Using the records below, find every line that includes "votre" and copy it.

#### [Data records]

*** Block opens ***

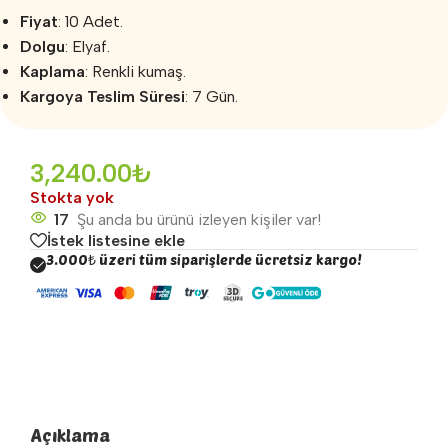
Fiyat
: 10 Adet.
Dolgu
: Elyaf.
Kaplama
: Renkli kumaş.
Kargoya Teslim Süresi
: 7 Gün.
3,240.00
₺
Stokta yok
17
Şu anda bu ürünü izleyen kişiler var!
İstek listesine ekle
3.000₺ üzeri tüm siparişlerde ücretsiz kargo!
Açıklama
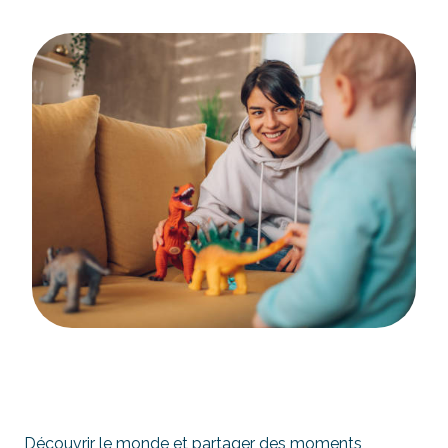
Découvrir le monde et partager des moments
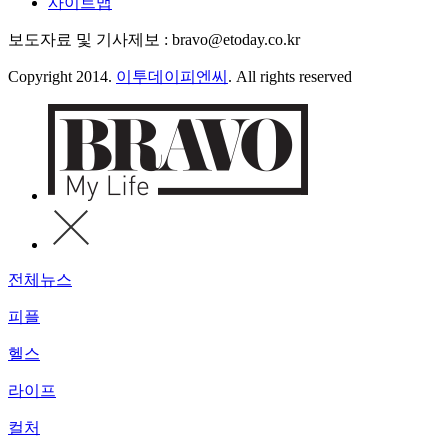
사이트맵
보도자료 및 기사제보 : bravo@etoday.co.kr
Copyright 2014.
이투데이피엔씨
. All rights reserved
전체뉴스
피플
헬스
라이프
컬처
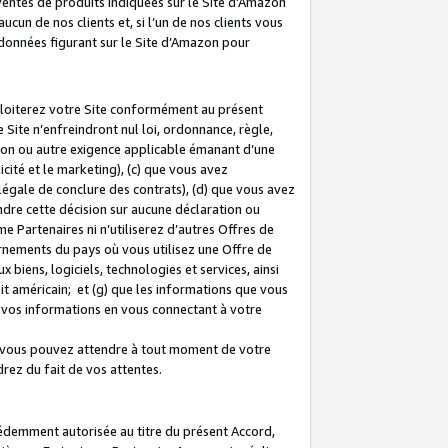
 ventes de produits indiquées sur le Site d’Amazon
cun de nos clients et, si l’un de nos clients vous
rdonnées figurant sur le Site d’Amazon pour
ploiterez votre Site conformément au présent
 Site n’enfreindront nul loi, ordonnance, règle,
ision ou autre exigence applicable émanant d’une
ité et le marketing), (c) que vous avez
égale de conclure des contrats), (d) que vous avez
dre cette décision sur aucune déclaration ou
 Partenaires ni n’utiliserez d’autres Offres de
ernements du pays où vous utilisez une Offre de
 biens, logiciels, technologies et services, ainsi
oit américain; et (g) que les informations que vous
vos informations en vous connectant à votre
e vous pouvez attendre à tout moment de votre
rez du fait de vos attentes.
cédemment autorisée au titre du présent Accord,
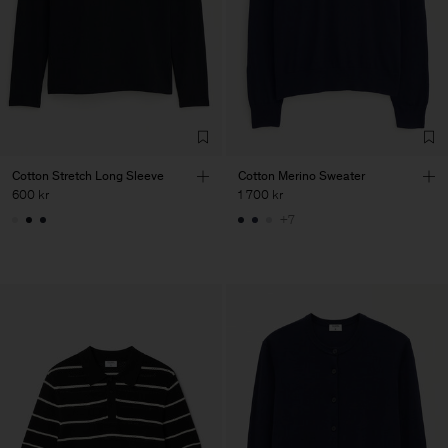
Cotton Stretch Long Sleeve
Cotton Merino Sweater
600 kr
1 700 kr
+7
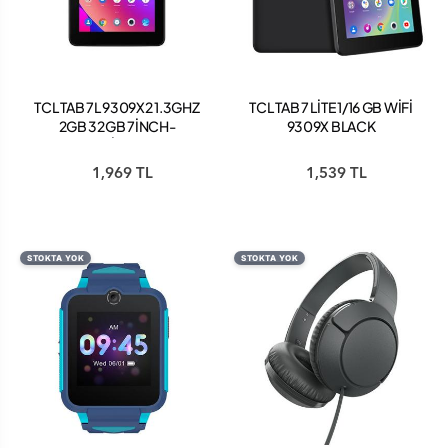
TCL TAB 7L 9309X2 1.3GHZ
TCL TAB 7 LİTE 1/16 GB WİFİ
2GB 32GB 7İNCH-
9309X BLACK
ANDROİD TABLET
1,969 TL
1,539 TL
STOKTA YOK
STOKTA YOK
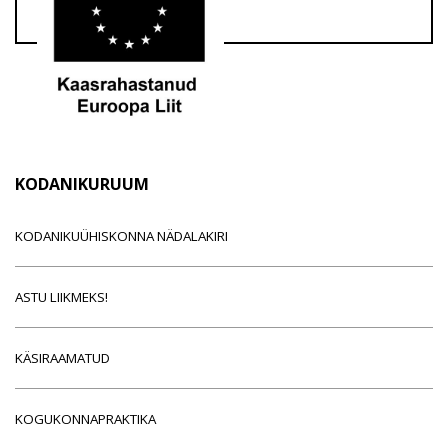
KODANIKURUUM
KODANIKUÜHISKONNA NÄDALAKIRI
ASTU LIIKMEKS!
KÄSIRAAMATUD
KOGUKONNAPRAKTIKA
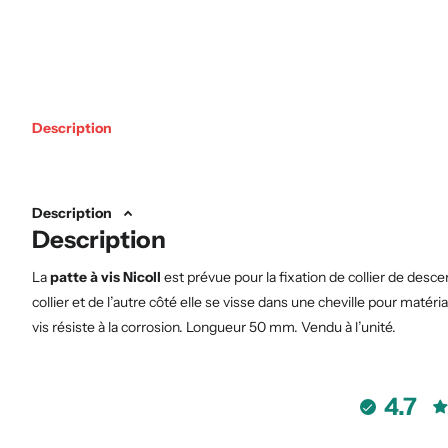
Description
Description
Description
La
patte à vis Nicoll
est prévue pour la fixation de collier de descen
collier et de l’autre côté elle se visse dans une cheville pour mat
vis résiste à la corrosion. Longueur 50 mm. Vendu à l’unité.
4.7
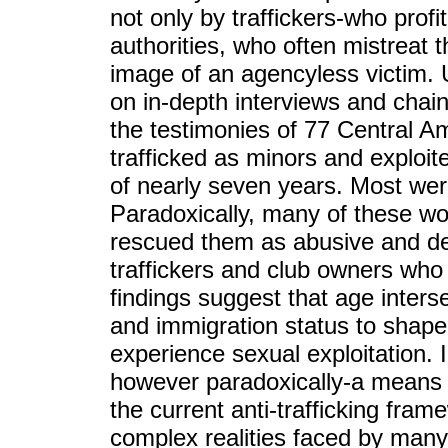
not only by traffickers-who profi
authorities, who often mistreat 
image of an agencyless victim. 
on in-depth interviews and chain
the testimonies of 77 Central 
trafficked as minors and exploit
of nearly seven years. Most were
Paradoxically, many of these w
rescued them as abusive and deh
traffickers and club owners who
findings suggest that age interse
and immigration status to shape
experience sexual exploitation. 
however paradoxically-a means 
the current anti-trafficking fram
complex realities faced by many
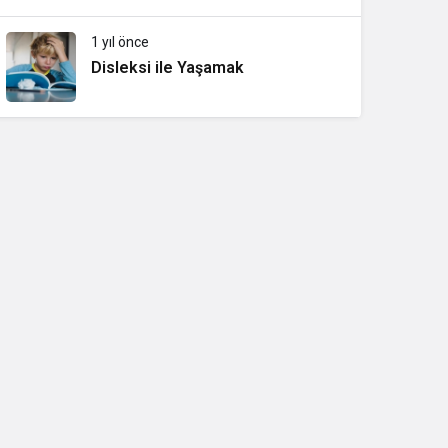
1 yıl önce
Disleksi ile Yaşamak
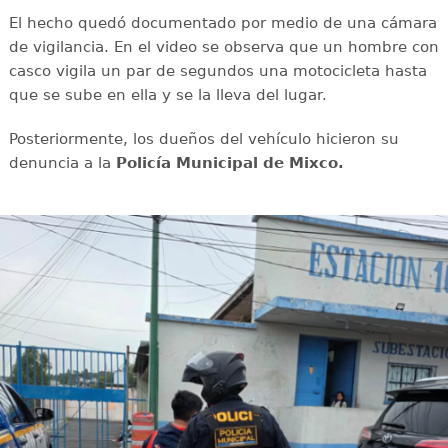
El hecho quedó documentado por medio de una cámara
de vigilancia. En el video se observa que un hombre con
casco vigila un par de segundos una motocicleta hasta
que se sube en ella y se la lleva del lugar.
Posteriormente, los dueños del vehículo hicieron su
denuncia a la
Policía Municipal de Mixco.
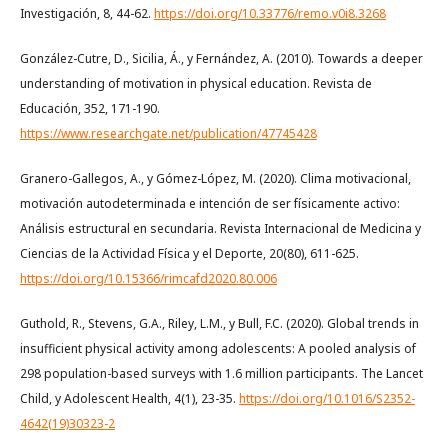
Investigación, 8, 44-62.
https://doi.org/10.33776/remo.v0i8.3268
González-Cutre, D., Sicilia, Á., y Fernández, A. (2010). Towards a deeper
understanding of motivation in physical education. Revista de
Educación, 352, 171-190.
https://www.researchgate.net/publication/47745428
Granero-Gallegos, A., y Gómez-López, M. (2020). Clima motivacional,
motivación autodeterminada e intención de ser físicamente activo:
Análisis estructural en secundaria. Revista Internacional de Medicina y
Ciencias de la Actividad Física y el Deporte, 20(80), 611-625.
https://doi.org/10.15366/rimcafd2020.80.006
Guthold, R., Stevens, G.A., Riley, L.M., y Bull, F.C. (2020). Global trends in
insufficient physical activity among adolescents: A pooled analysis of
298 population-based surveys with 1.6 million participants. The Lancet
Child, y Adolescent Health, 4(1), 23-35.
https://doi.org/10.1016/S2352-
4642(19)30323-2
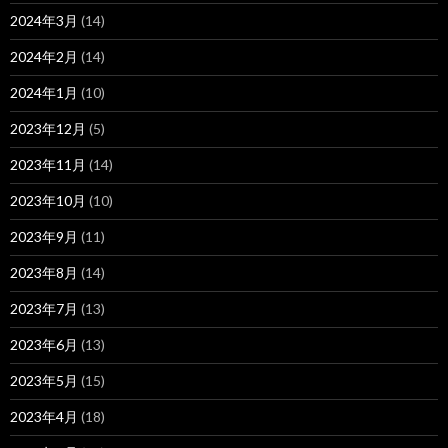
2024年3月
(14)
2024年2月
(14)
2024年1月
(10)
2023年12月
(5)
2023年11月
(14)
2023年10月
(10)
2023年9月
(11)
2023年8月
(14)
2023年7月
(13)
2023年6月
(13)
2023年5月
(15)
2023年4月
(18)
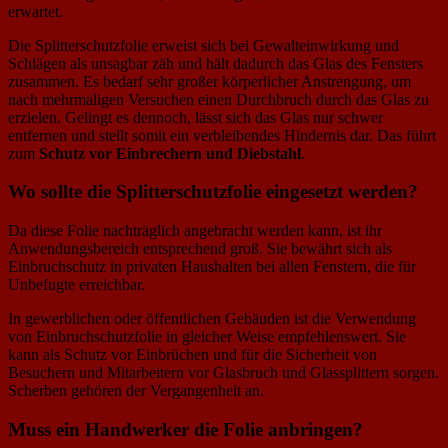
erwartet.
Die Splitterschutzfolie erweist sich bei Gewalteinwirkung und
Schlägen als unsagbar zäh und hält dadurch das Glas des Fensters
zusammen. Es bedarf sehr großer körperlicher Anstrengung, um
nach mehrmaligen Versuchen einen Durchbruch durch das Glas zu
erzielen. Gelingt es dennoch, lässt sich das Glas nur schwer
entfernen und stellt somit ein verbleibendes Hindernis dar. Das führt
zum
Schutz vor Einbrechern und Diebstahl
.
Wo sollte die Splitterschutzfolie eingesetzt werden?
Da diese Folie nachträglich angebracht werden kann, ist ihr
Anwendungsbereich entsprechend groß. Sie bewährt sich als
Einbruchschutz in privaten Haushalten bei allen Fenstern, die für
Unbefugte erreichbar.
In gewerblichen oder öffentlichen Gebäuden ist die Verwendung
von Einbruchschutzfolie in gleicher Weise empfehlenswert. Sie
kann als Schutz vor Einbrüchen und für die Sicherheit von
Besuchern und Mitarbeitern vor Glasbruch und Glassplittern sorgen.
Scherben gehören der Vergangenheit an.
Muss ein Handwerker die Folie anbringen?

*** Block closes ***

#### [Exercise result]
ploiterez votre Site conformément au présent
vos informations en vous connectant à votre
e vous pouvez attendre à tout moment de votre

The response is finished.